Come to think of it, had there ever been a Christmas with only Lorraine—no uncles, no understudies, no Joe? Well, it was about time, Jane thought, as she carried her mother’s requisite Youth Dew gift set upstairs. There stood Lorraine in a lamé caftan mixing up cranberry martinis. The rosy prawns waited on their cushions of crushed ice next to hot nibbles made by slathering Campbell’s condensed mushroom soup on slices of white bread which were rolled up and grilled into bacon-wrapped bundles studded with toothpicks.
It looked absolutely delicious, a virtual take-away from the Rainbow Room circa 1963. Jane looked out her mother’s dormer window and saw, like a benediction rare for NW1—a sprinkling of
falling snow.
Anyway, there was one further consolation. If Jane’s day was a territorial flight into the past, Bella’s Nösel celebration sans Sammie and Joe to admire her imported Blue Spruce designer tree was surely a signal defeat.
Chapter Twenty-four, Jia Dao Fa Guo
(Attack Guo by a Borrowed Path)
Jane felt no victory flush when reading Camille’s e-mail promise to rustle up a short-term contract for breadcrumb pay.
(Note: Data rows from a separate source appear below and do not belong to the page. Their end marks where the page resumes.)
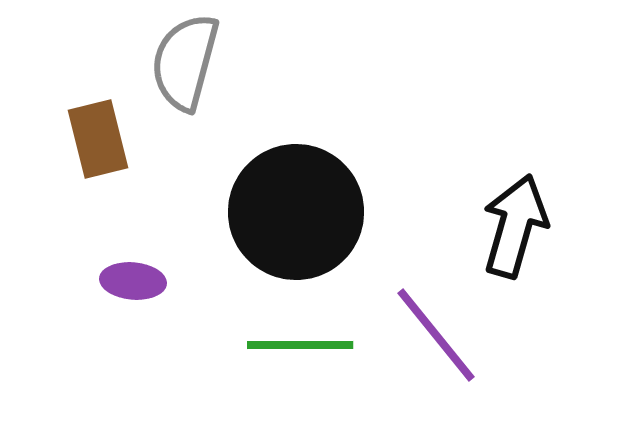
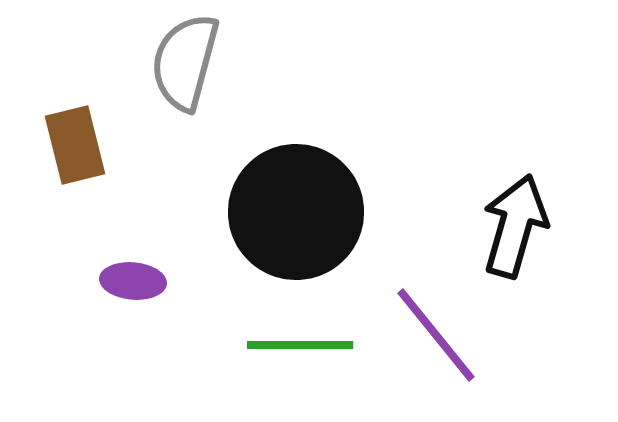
brown rectangle: moved 23 px left, 6 px down
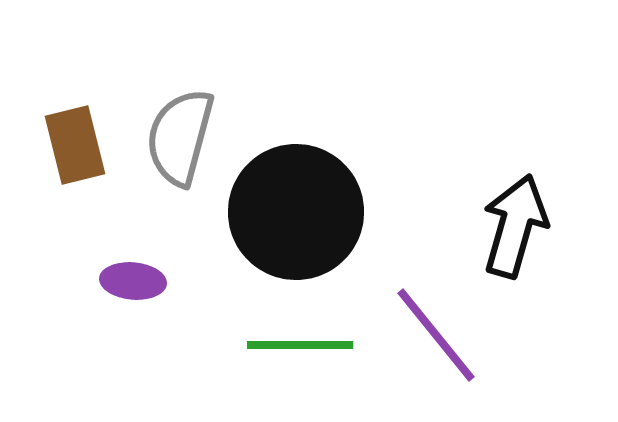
gray semicircle: moved 5 px left, 75 px down
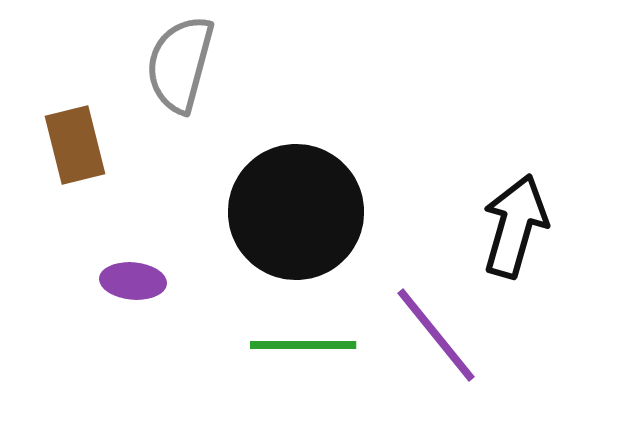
gray semicircle: moved 73 px up
green line: moved 3 px right
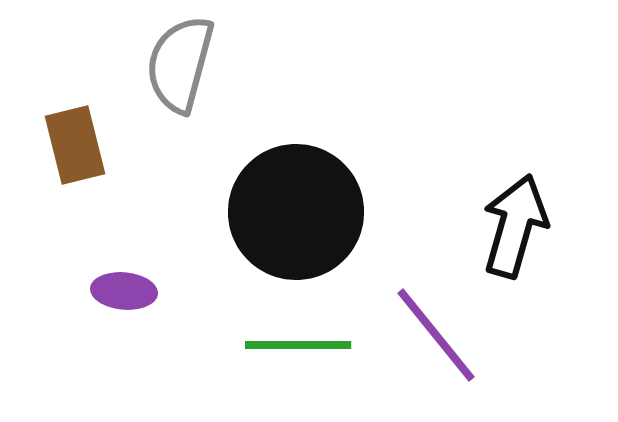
purple ellipse: moved 9 px left, 10 px down
green line: moved 5 px left
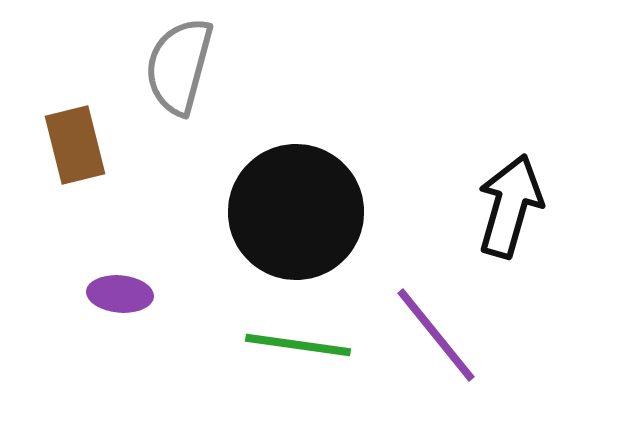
gray semicircle: moved 1 px left, 2 px down
black arrow: moved 5 px left, 20 px up
purple ellipse: moved 4 px left, 3 px down
green line: rotated 8 degrees clockwise
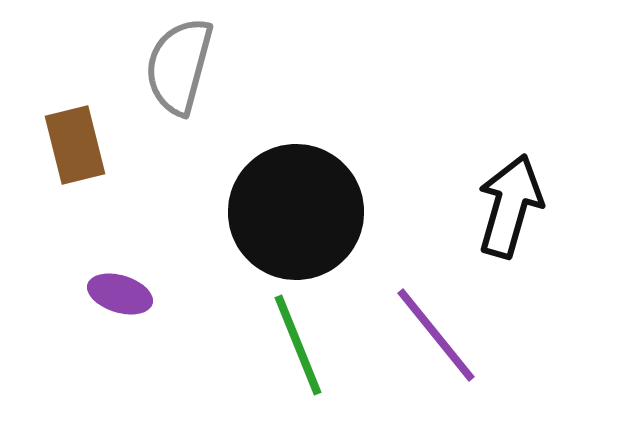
purple ellipse: rotated 12 degrees clockwise
green line: rotated 60 degrees clockwise
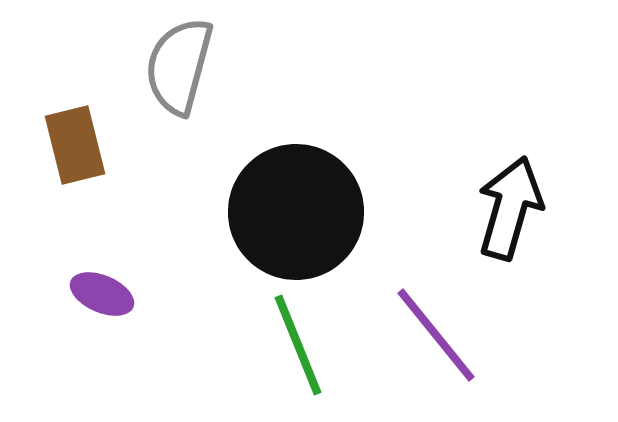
black arrow: moved 2 px down
purple ellipse: moved 18 px left; rotated 6 degrees clockwise
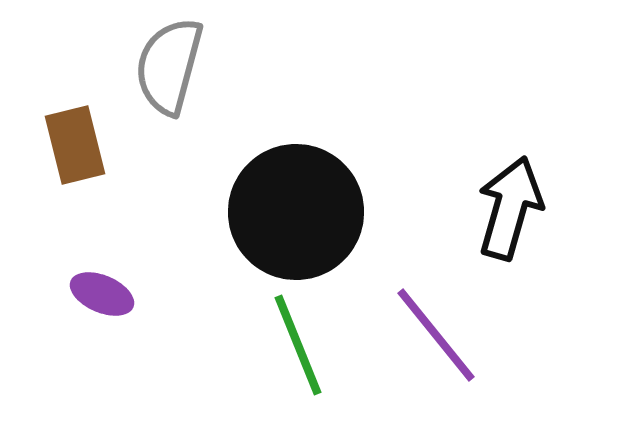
gray semicircle: moved 10 px left
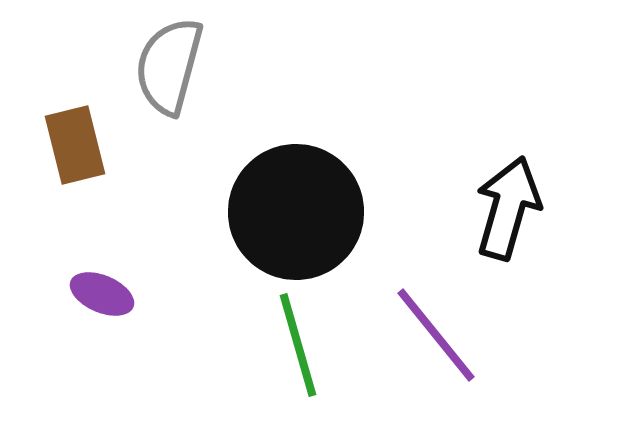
black arrow: moved 2 px left
green line: rotated 6 degrees clockwise
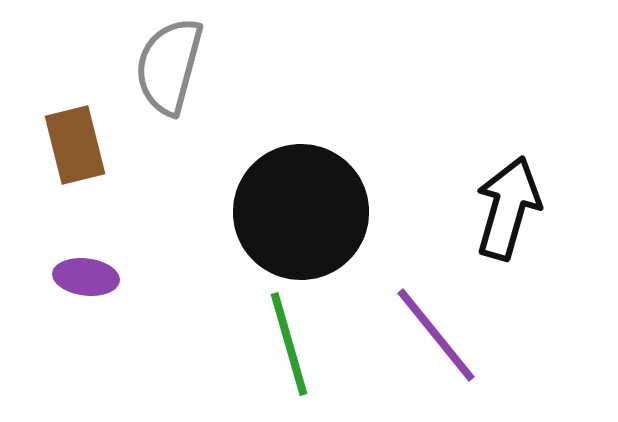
black circle: moved 5 px right
purple ellipse: moved 16 px left, 17 px up; rotated 16 degrees counterclockwise
green line: moved 9 px left, 1 px up
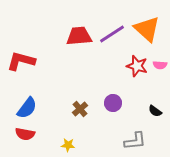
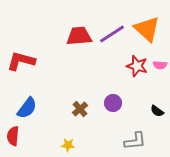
black semicircle: moved 2 px right
red semicircle: moved 12 px left, 2 px down; rotated 84 degrees clockwise
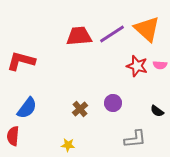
gray L-shape: moved 2 px up
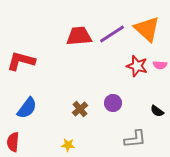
red semicircle: moved 6 px down
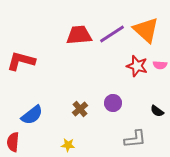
orange triangle: moved 1 px left, 1 px down
red trapezoid: moved 1 px up
blue semicircle: moved 5 px right, 7 px down; rotated 15 degrees clockwise
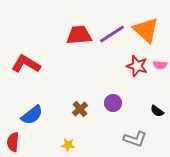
red L-shape: moved 5 px right, 3 px down; rotated 16 degrees clockwise
gray L-shape: rotated 25 degrees clockwise
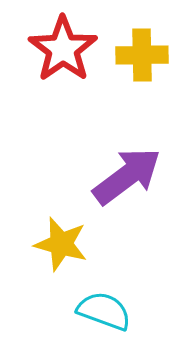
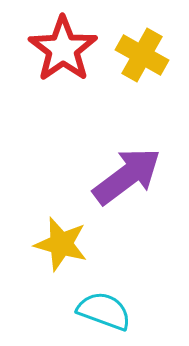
yellow cross: rotated 30 degrees clockwise
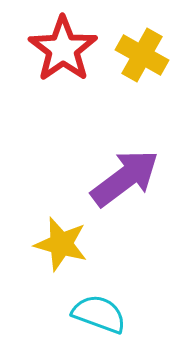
purple arrow: moved 2 px left, 2 px down
cyan semicircle: moved 5 px left, 3 px down
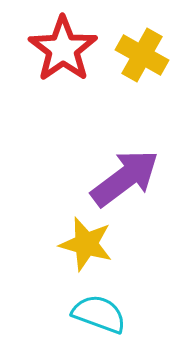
yellow star: moved 25 px right
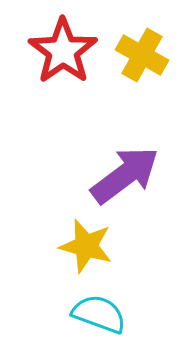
red star: moved 2 px down
purple arrow: moved 3 px up
yellow star: moved 2 px down
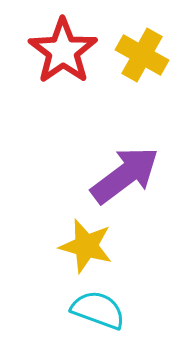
cyan semicircle: moved 1 px left, 4 px up
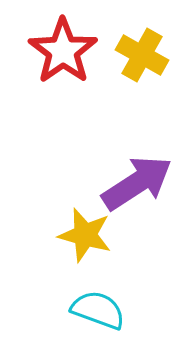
purple arrow: moved 12 px right, 8 px down; rotated 4 degrees clockwise
yellow star: moved 1 px left, 11 px up
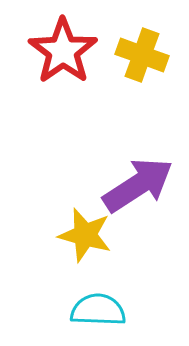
yellow cross: rotated 9 degrees counterclockwise
purple arrow: moved 1 px right, 2 px down
cyan semicircle: rotated 18 degrees counterclockwise
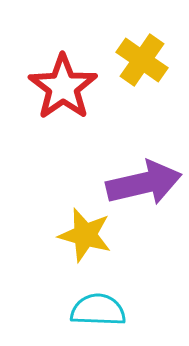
red star: moved 36 px down
yellow cross: moved 5 px down; rotated 15 degrees clockwise
purple arrow: moved 6 px right, 2 px up; rotated 20 degrees clockwise
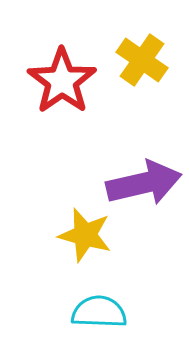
red star: moved 1 px left, 6 px up
cyan semicircle: moved 1 px right, 2 px down
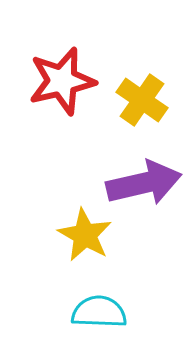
yellow cross: moved 40 px down
red star: rotated 22 degrees clockwise
yellow star: rotated 14 degrees clockwise
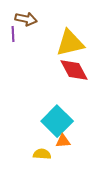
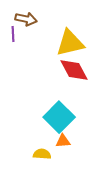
cyan square: moved 2 px right, 4 px up
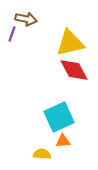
purple line: moved 1 px left; rotated 21 degrees clockwise
cyan square: rotated 20 degrees clockwise
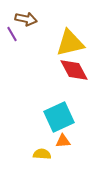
purple line: rotated 49 degrees counterclockwise
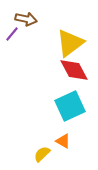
purple line: rotated 70 degrees clockwise
yellow triangle: rotated 24 degrees counterclockwise
cyan square: moved 11 px right, 11 px up
orange triangle: rotated 35 degrees clockwise
yellow semicircle: rotated 48 degrees counterclockwise
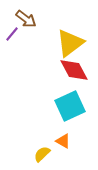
brown arrow: rotated 25 degrees clockwise
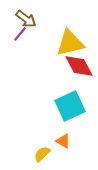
purple line: moved 8 px right
yellow triangle: rotated 24 degrees clockwise
red diamond: moved 5 px right, 4 px up
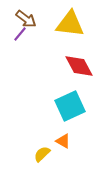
yellow triangle: moved 19 px up; rotated 20 degrees clockwise
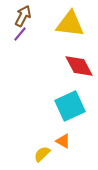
brown arrow: moved 3 px left, 3 px up; rotated 100 degrees counterclockwise
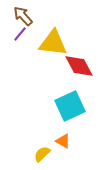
brown arrow: rotated 70 degrees counterclockwise
yellow triangle: moved 17 px left, 19 px down
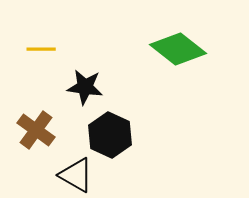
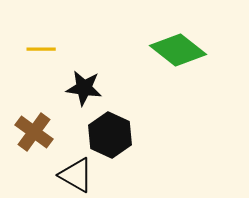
green diamond: moved 1 px down
black star: moved 1 px left, 1 px down
brown cross: moved 2 px left, 2 px down
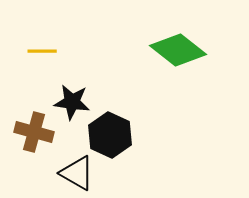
yellow line: moved 1 px right, 2 px down
black star: moved 12 px left, 14 px down
brown cross: rotated 21 degrees counterclockwise
black triangle: moved 1 px right, 2 px up
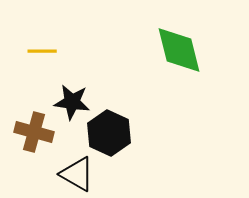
green diamond: moved 1 px right; rotated 38 degrees clockwise
black hexagon: moved 1 px left, 2 px up
black triangle: moved 1 px down
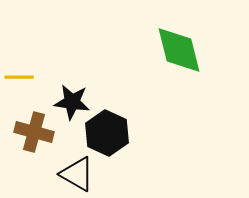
yellow line: moved 23 px left, 26 px down
black hexagon: moved 2 px left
One knew exactly what such temporary stints were worth during a recession. It would be up to Jane to prove through hard work and even harder lobbying that she could keep that series afloat or contribute something better after March.
Camille’s ‘closure’ over Joe surely had a sell-by date.
Jane still felt nettled by the humiliation of Camille’s back-handed confession, but less burning fury than the kind of indignation a librarian feels handed back a book that’s a decade overdue—the news was too stale to provoke rage.
What she did see now was that Joe had more emotion invested in that proposal by her hospital bed than she had ever appreciated. He’d made it sound like an offhand suggestion, phrased as a joke that deserved nothing more than her scoffing mistrust. But if Camille’s memory was even vaguely intact, Jane had scorched Joe’s straightforward pride right into a flirtation costing him his professional reputation. She had not understood at the time that Joe was so proud.
Why, even Mr Darcy took Elizabeth Bennett’s first rejection on the chin and proposed a second time.
The next day, Jane was running Thursday errands up in Hampstead when her brisk step slowed outside Daunt’s. She stared unseeing at the new books display. Her spirits diminished to a morsel of shame. She had to admit, Camille’s revelation about Joe wasn’t a shock, more a revealed truth she’d elected to ignore so many years ago. Hit with catty rumours about Joe and Camille drifting down Ken House’s draughty corridors, Jane had ducked and hid from everyone—including herself.